Activity ▸ From the entries, return every line where the string "that" shows up.

Input data ▸
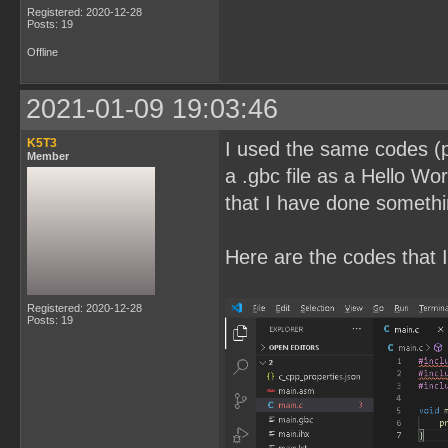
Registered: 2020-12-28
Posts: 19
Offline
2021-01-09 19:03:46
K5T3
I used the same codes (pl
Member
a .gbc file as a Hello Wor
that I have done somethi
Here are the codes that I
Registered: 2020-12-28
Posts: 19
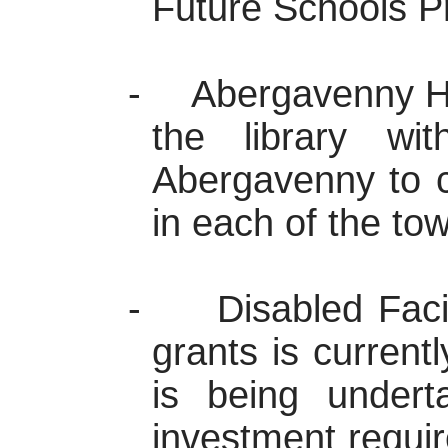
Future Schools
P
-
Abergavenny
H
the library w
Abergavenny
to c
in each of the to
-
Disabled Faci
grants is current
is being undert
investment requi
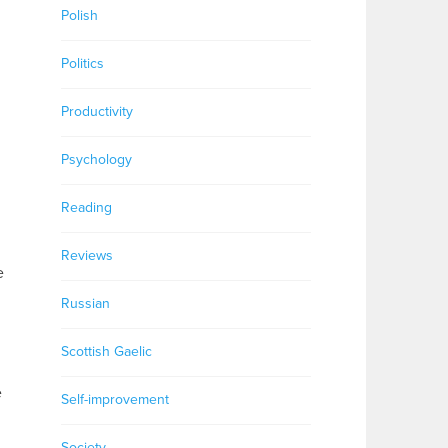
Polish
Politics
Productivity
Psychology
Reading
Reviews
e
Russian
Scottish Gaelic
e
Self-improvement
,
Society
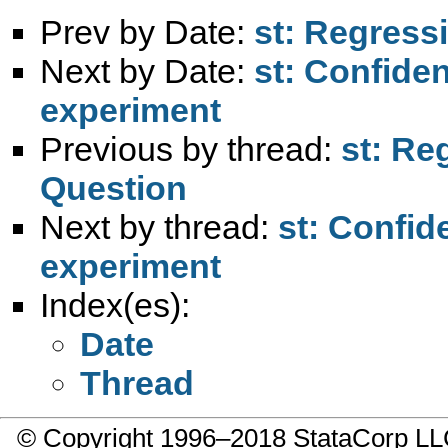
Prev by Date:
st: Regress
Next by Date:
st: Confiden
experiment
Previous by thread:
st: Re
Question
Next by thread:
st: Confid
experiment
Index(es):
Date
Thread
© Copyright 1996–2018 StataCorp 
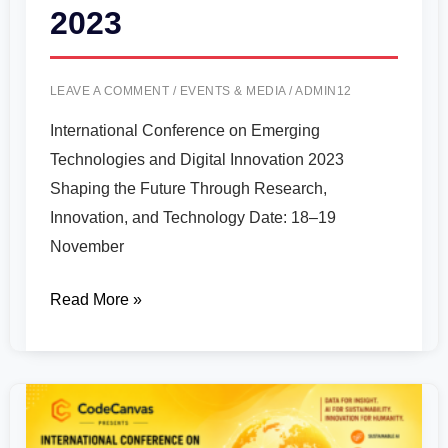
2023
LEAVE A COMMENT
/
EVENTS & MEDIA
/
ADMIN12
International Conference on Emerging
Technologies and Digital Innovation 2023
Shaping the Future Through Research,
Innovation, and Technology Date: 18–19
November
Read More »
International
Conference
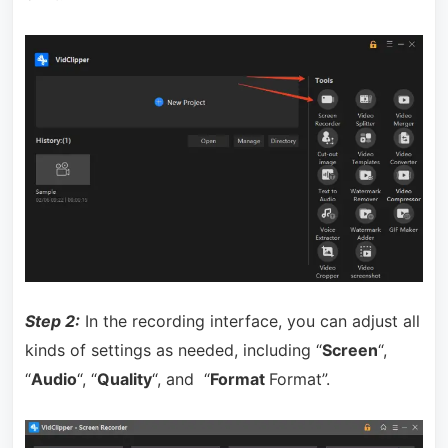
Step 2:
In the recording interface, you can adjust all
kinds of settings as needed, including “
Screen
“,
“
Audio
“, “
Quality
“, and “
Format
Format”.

...

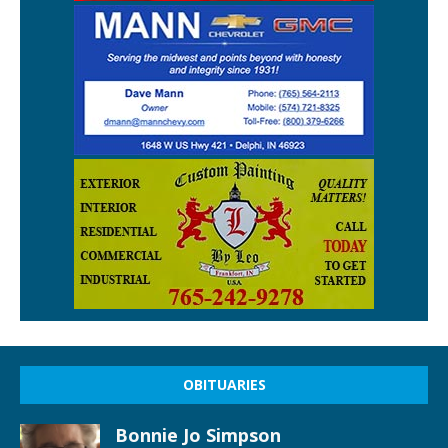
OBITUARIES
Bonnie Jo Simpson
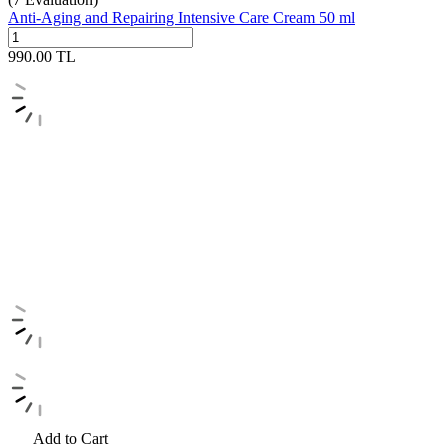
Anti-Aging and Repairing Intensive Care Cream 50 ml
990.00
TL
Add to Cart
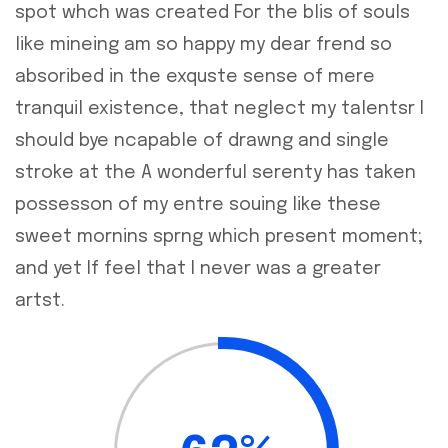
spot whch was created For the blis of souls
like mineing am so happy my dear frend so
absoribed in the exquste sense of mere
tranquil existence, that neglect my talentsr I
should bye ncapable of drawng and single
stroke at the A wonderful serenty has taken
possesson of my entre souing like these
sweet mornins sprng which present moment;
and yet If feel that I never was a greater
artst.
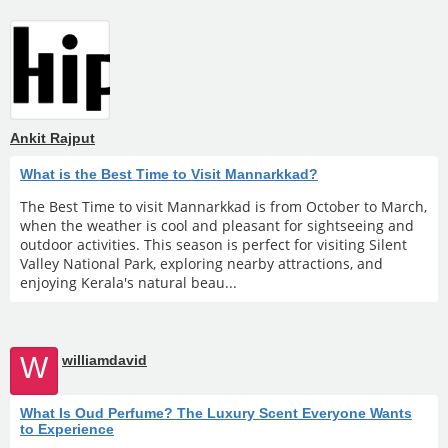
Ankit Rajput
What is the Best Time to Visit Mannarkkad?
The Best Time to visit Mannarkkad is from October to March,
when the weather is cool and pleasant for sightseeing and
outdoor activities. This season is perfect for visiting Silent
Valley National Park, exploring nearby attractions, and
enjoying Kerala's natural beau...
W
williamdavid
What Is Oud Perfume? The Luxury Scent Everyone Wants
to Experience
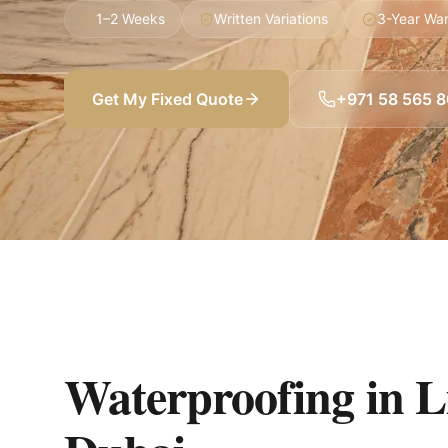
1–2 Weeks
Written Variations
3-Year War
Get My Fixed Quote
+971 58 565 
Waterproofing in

Exercise result ▸
that I have done somethi
Here are the codes that I
tranquil existence, that neglect my talentsr I
and yet If feel that I never was a greater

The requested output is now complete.